The position is very clear in Schedule 4, paragraph 11. Any gallery, museum, library or national monument which is normally open to the general public and which is not established for the purpose of making a profit will be exempt. Where rateable premises involve only a very small income, the rates applied will be almost insignificant. The mere fact of being rated should not be taken as implying that there will be a massive rates bill. It will be very small in many cases and the valuation which is set must reflect the level of commercial activity. There is a great deal of realism involved.
The Bill which we have just passed is one of the most complex and technical Bills to come before this House in a long time. I thank the offices of the House for their assistance with the Bill. I compliment the Minister of State on the wide consultation process which he has evidently carried out. I feel sure that he understands the anxieties expressed by Senators who are also members of local authorities that revaluation would have an effect on the incomes of local authorities and I thank him for bringing the Bill before the House.
I thank the Minister of State for the manner in which he has responded to this debate and I wish the legislation well. I also thank the Department officials. In considering valuation issues, much can be learned from the Griffith valuation in the 19th century, when the whole country was dealt with manually in a very short period. It was a remarkable achievement by the standards of the time, or even by today's standards. I wonder if modern digitised mapping technology will compare favourably.
I hope the Bill will improve the position. I still feel that charity shops have a case and perhaps the Minister of State might use his good offices in the context of the next Finance Bill to convince his colleague, the Minister for Finance, of the merit of some of the arguments made in the course of this debate.

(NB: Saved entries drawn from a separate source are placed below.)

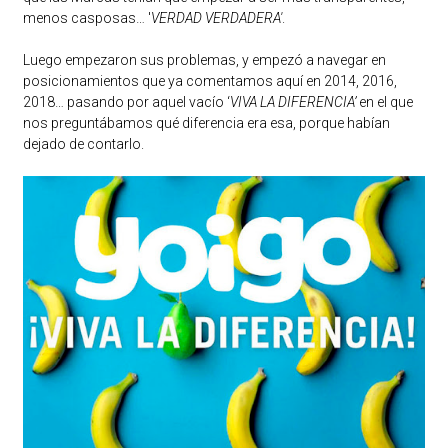
menos casposas… '
VERDAD VERDADERA'
.
Luego empezaron sus problemas, y empezó a navegar en
posicionamientos que ya comentamos aquí en
2014, 2016,
2018
… pasando por aquel vacío ‘
VIVA LA DIFERENCIA’
en el que
nos preguntábamos qué diferencia era esa, porque habían
dejado de contarlo.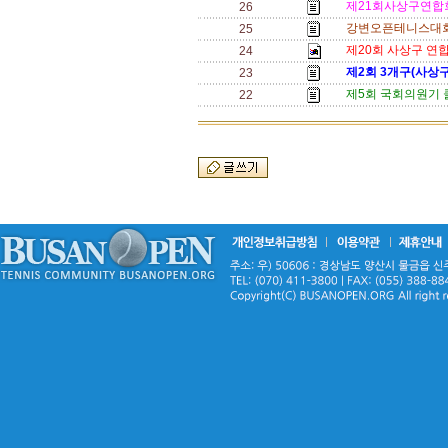
제21회사상구연합회
26
강변오픈테니스대회
25
제20회 사상구 
24
제2회 3개구(사상구
23
제5회 국회의원기 
22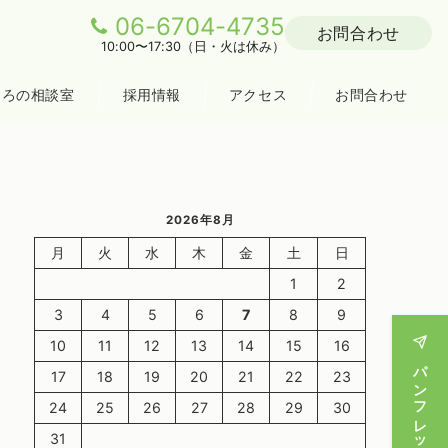
06-6704-4735
お問合わせ
10:00〜17:30（日・火は休み）
ころの相談室
採用情報
アクセス
お問合わせ
2026年8月
月
火
水
木
金
土
日
1
2
3
4
5
6
7
8
9
10
11
12
13
14
15
16
17
18
19
20
21
22
23
24
25
26
27
28
29
30
31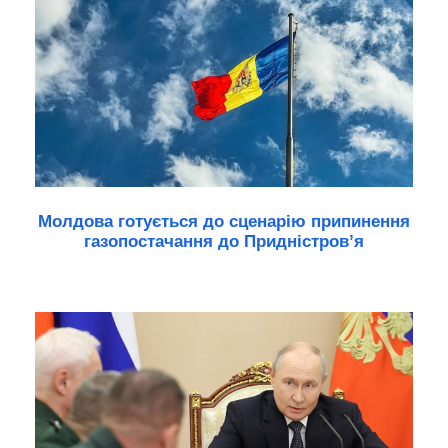
Молдова готується до сценарію припинення
газопостачання до Придністров’я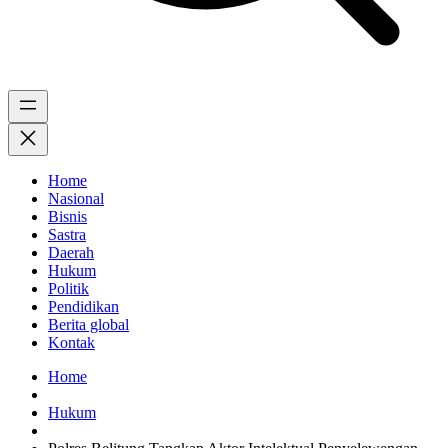
Home
Nasional
Bisnis
Sastra
Daerah
Hukum
Politik
Pendidikan
Berita global
Kontak
Home
Hukum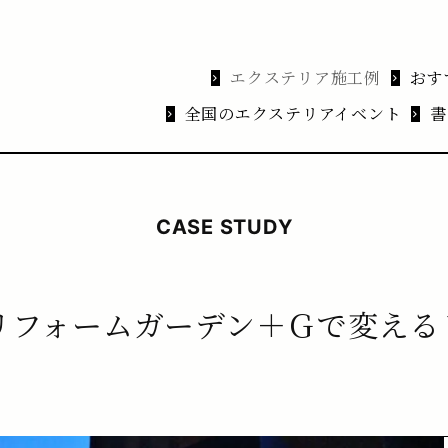
エクステリア施工例
おす
全国のエクステリアイベント
書
CASE STUDY
リフォームガーデン＋Ｇで変える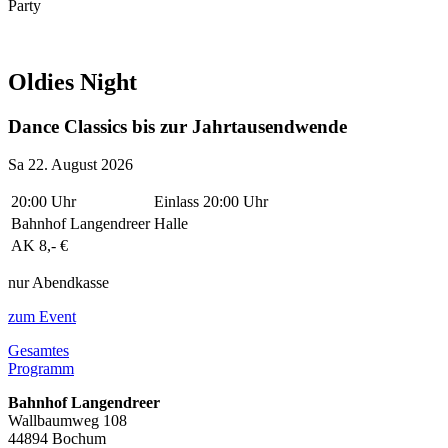
Party
Oldies Night
Dance Classics bis zur Jahrtausendwende
Sa 22. August 2026
20:00 Uhr
Einlass 20:00 Uhr
Bahnhof Langendreer
Halle
AK 8,- €
nur Abendkasse
zum Event
Gesamtes
Programm
Bahnhof Langendreer
Wallbaumweg 108
44894 Bochum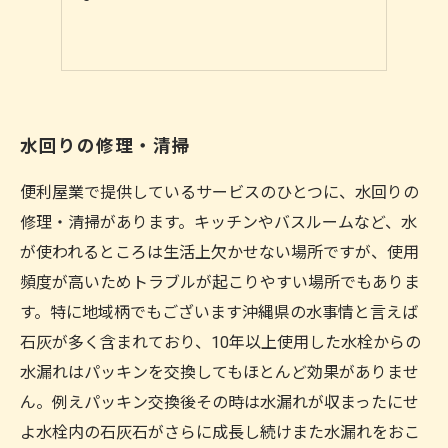
水回りの修理・清掃
便利屋業で提供しているサービスのひとつに、水回りの
修理・清掃があります。キッチンやバスルームなど、水
が使われるところは生活上欠かせない場所ですが、使用
頻度が高いためトラブルが起こりやすい場所でもありま
す。特に地域柄でもございます沖縄県の水事情と言えば
石灰が多く含まれており、10年以上使用した水栓からの
水漏れはパッキンを交換してもほとんど効果がありませ
ん。例えパッキン交換後その時は水漏れが収まったにせ
よ水栓内の石灰石がさらに成長し続けまた水漏れをおこ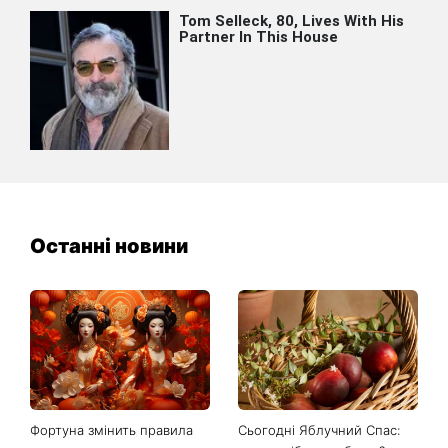
Останні новини
Фортуна змінить правила
Сьогодні Яблучний Спас: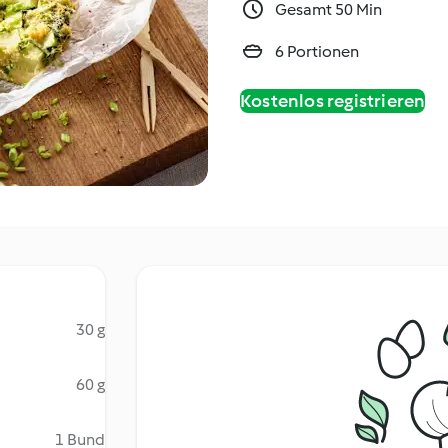
Gesamt 50 Min
6 Portionen
Kostenlos registrieren
30 g
60 g
1 Bund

I also thank the Minister for such a complex and far-reaching Bill. There were difficulties when small premises were rated with high valuations while neighbouring properties were left at the same rate for years. People felt injured by the amount of rates they paid compared to their neighbours. This Bill will address this by dealing with local situations. There were cases where I felt the Valuation Office believed it was Senator Quinn's supermarket it was valuing in west Donegal. I hope the Bill ensures that everybody is on the same level.

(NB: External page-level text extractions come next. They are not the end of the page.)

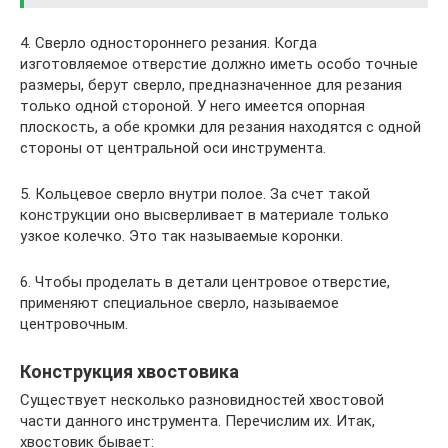
4. Сверло одностороннего резания. Когда
изготовляемое отверстие должно иметь особо точные
размеры, берут сверло, предназначенное для резания
только одной стороной. У него имеется опорная
плоскость, а обе кромки для резания находятся с одной
стороны от центральной оси инструмента.
5. Кольцевое сверло внутри полое. За счет такой
конструкции оно высверливает в материале только
узкое колечко. Это так называемые коронки.
6. Чтобы проделать в детали центровое отверстие,
применяют специальное сверло, называемое
центровочным.
Конструкция хвостовика
Существует несколько разновидностей хвостовой
части данного инструмента. Перечислим их. Итак,
хвостовик бывает: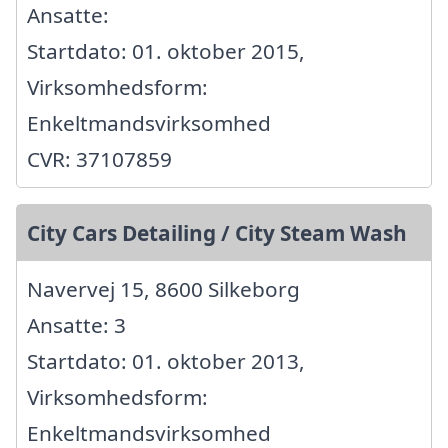
Ansatte:
Startdato: 01. oktober 2015,
Virksomhedsform:
Enkeltmandsvirksomhed
CVR: 37107859
City Cars Detailing / City Steam Wash
Navervej 15, 8600 Silkeborg
Ansatte: 3
Startdato: 01. oktober 2013,
Virksomhedsform:
Enkeltmandsvirksomhed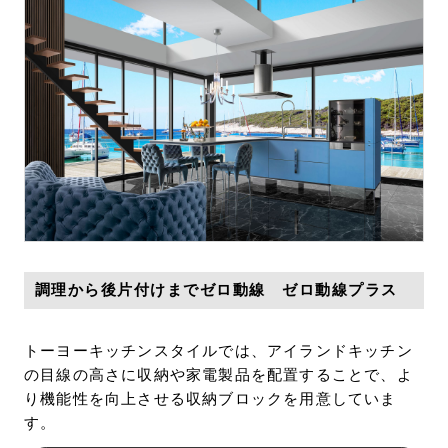
調理から後片付けまでゼロ動線 ゼロ動線プラス
トーヨーキッチンスタイルでは、アイランドキッチン
の目線の高さに収納や家電製品を配置することで、よ
り機能性を向上させる収納ブロックを用意していま
す。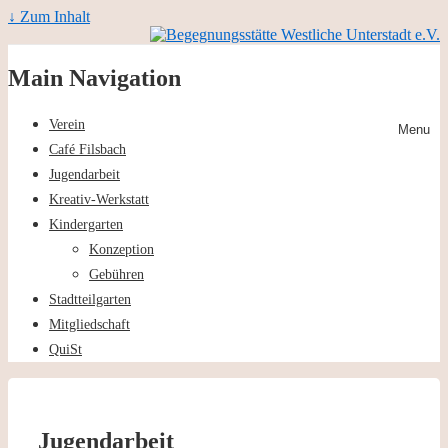
↓ Zum Inhalt
Main Navigation
Verein
Menu
Café Filsbach
Jugendarbeit
Kreativ-Werkstatt
Kindergarten
Konzeption
Gebühren
Stadtteilgarten
Mitgliedschaft
QuiSt
Jugendarbeit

Senator Dardis is still unsure about charity shops as I am unsure about heritage centres. I hope the Minister's officials will clarify that. County managers do not consider the size but the valuation without considering that they make no profit and so their value should be reduced.

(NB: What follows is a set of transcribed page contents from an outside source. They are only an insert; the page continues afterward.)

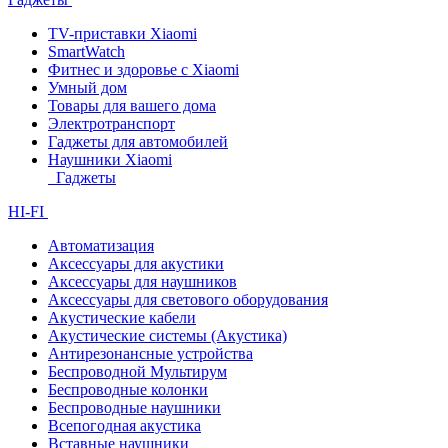
TV-приставки Xiaomi
SmartWatch
Фитнес и здоровье с Xiaomi
Умный дом
Товары для вашего дома
Электротранспорт
Гаджеты для автомобилей
Наушники Xiaomi
Гаджеты
HI-FI
Автоматизация
Аксессуары для акустики
Аксессуары для наушников
Аксессуары для светового оборудования
Акустические кабели
Акустические системы (Акустика)
Антирезонансные устройства
Беспроводной Мультирум
Беспроводные колонки
Беспроводные наушники
Всепогодная акустика
Вставные наушники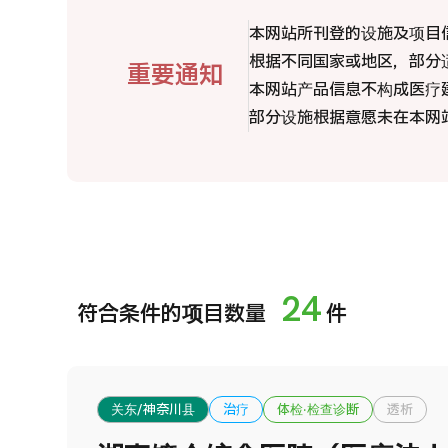
治疗方法搜索
国
本网站所刊登的设施及项目
搜索美容医疗
MHC-A综合体检 <含胃镜检查＞・男性【东京・八
根据不同国家或地区，部分
重要通知
治
洲综合健康检查中心】
日语
英语
汉语
越南语
本网站产品信息不构成医疗
部分设施根据意愿未在本网
2
健診
健診
健診
2026.01.12
联系我们
24
符合条件的项目数量
件
关东/神奈川县
治疗
体检·检查诊断
透析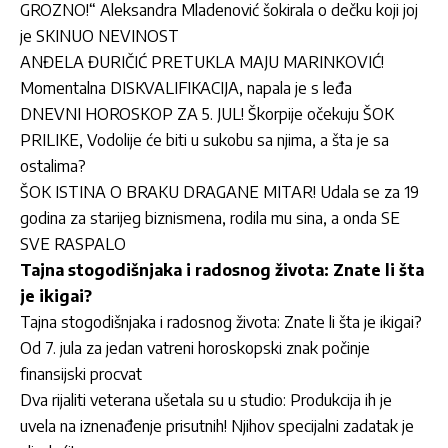
GROZNO!“ Aleksandra Mladenović šokirala o dečku koji joj
je SKINUO NEVINOST
ANĐELA ĐURIČIĆ PRETUKLA MAJU MARINKOVIĆ!
Momentalna DISKVALIFIKACIJA, napala je s leđa
DNEVNI HOROSKOP ZA 5. JUL! Škorpije očekuju ŠOK
PRILIKE, Vodolije će biti u sukobu sa njima, a šta je sa
ostalima?
ŠOK ISTINA O BRAKU DRAGANE MITAR! Udala se za 19
godina za starijeg biznismena, rodila mu sina, a onda SE
SVE RASPALO
Tajna stogodišnjaka i radosnog života: Znate li šta
je ikigai?
Tajna stogodišnjaka i radosnog života: Znate li šta je ikigai?
Od 7. jula za jedan vatreni horoskopski znak počinje
finansijski procvat
Dva rijaliti veterana ušetala su u studio: Produkcija ih je
uvela na iznenađenje prisutnih! Njihov specijalni zadatak je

I support the compliments paid to the Minister on this legislation. The revaluation is long overdue. I am concerned about how the phasing process might impinge on local authorities in the Dublin area. There, two contiguous areas might be phased in five years apart. The Minister stated that he will take each local authority as a unit, but five years could make a great difference if there is business activity in adjacent areas with more trading in one. It would affect how people compete against each other. In Dublin, he should be careful how the work is conducted. I am disappointed that bed and breakfasts and Government buildings are not included in the rateable valuation process. The legislation is worthwhile and we will see benefits.
I thank all the Senators, not just those who contributed at Committee Stage but also those who spoke on Second Stage. As Senators said, this is technical but valuable legislation. I thank the Senators for their worthwhile, positive, helpful contributions at all Stages, and my officials in the Department of Finance and in the Valuation Office. They were mentioned by Senator Dardis and their help was much appreciated by me in getting this legislation through.